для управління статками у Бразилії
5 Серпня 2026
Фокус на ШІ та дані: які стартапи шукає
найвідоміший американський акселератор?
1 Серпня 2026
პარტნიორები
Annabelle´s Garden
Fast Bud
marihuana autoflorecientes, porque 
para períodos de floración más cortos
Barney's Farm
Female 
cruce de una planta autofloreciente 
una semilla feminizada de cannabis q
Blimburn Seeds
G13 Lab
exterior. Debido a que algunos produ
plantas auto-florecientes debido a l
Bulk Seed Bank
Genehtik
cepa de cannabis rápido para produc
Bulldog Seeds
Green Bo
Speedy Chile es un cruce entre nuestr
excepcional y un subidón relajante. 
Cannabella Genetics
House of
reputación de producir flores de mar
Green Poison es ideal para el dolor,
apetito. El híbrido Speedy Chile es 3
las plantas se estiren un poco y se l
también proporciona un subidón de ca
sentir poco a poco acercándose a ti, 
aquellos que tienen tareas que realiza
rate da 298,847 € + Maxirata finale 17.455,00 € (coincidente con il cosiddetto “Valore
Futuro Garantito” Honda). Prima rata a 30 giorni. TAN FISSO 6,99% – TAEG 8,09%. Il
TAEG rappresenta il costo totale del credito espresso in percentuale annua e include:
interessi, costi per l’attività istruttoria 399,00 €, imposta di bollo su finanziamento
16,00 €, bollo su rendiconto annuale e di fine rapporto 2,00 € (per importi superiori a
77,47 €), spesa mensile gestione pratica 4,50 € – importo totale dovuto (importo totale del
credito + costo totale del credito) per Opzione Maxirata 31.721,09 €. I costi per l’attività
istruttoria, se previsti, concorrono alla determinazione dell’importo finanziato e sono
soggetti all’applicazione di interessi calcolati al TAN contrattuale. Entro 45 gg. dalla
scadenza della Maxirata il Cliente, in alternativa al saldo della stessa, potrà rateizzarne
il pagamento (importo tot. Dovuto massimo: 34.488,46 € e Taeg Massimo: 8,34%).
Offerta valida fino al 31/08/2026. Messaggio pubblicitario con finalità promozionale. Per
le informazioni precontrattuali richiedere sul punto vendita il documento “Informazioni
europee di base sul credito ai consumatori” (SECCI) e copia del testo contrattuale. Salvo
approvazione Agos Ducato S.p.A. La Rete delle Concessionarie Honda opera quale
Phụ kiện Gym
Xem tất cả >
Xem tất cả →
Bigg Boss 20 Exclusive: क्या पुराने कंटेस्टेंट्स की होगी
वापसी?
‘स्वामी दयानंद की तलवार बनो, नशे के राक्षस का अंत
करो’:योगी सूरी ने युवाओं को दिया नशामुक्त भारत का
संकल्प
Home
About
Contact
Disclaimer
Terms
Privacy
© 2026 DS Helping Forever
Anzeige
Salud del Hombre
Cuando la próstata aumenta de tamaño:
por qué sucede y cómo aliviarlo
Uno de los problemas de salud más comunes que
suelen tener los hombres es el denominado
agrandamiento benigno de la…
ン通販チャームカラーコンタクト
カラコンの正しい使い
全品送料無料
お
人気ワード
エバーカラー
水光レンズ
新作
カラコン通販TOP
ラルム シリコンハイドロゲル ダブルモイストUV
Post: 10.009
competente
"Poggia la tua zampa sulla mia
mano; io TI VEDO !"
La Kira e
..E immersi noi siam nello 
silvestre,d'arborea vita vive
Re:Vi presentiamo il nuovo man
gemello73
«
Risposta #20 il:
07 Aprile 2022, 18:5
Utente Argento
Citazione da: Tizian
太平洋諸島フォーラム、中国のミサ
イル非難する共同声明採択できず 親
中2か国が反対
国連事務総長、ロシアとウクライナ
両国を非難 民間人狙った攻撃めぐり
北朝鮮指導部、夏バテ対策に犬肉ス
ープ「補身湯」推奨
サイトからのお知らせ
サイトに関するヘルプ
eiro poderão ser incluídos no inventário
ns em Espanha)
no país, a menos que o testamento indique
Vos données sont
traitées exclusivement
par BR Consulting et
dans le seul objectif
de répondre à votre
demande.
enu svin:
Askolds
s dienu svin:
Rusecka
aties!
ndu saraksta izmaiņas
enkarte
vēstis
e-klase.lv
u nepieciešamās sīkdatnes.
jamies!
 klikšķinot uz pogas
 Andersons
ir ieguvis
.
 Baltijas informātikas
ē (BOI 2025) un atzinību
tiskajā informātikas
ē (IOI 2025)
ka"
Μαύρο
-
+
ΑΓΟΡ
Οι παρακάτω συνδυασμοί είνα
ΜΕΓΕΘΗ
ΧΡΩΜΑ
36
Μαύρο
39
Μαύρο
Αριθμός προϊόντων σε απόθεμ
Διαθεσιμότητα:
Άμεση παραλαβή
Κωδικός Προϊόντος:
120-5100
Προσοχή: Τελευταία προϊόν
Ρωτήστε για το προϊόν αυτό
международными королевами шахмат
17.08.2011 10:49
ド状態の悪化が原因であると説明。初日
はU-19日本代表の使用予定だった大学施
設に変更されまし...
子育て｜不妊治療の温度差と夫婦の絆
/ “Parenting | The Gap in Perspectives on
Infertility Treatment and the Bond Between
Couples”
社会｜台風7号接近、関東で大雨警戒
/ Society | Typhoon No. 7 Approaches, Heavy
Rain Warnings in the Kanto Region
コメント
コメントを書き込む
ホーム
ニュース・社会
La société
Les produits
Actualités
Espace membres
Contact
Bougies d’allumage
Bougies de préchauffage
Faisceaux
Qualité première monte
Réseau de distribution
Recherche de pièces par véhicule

========

**EXERCISE GOAL:** Everything from the first line of the records above to the line containing "il pagamento (importo", inclusive, should be repeated exactly; leave out the rest.

**EXERCISE OUTPUT:**
для управління статками у Бразилії
5 Серпня 2026
Фокус на ШІ та дані: які стартапи шукає
найвідоміший американський акселератор?
1 Серпня 2026
პარტნიორები
Annabelle´s Garden
Fast Bud
marihuana autoflorecientes, porque 
para períodos de floración más cortos
Barney's Farm
Female 
cruce de una planta autofloreciente 
una semilla feminizada de cannabis q
Blimburn Seeds
G13 Lab
exterior. Debido a que algunos produ
plantas auto-florecientes debido a l
Bulk Seed Bank
Genehtik
cepa de cannabis rápido para produc
Bulldog Seeds
Green Bo
Speedy Chile es un cruce entre nuestr
excepcional y un subidón relajante. 
Cannabella Genetics
House of
reputación de producir flores de mar
Green Poison es ideal para el dolor,
apetito. El híbrido Speedy Chile es 3
las plantas se estiren un poco y se l
también proporciona un subidón de ca
sentir poco a poco acercándose a ti, 
aquellos que tienen tareas que realiza
rate da 298,847 € + Maxirata finale 17.455,00 € (coincidente con il cosiddetto “Valore
Futuro Garantito” Honda). Prima rata a 30 giorni. TAN FISSO 6,99% – TAEG 8,09%. Il
TAEG rappresenta il costo totale del credito espresso in percentuale annua e include:
interessi, costi per l’attività istruttoria 399,00 €, imposta di bollo su finanziamento
16,00 €, bollo su rendiconto annuale e di fine rapporto 2,00 € (per importi superiori a
77,47 €), spesa mensile gestione pratica 4,50 € – importo totale dovuto (importo totale del
credito + costo totale del credito) per Opzione Maxirata 31.721,09 €. I costi per l’attività
istruttoria, se previsti, concorrono alla determinazione dell’importo finanziato e sono
soggetti all’applicazione di interessi calcolati al TAN contrattuale. Entro 45 gg. dalla
scadenza della Maxirata il Cliente, in alternativa al saldo della stessa, potrà rateizzarne
il pagamento (importo tot. Dovuto massimo: 34.488,46 € e Taeg Massimo: 8,34%).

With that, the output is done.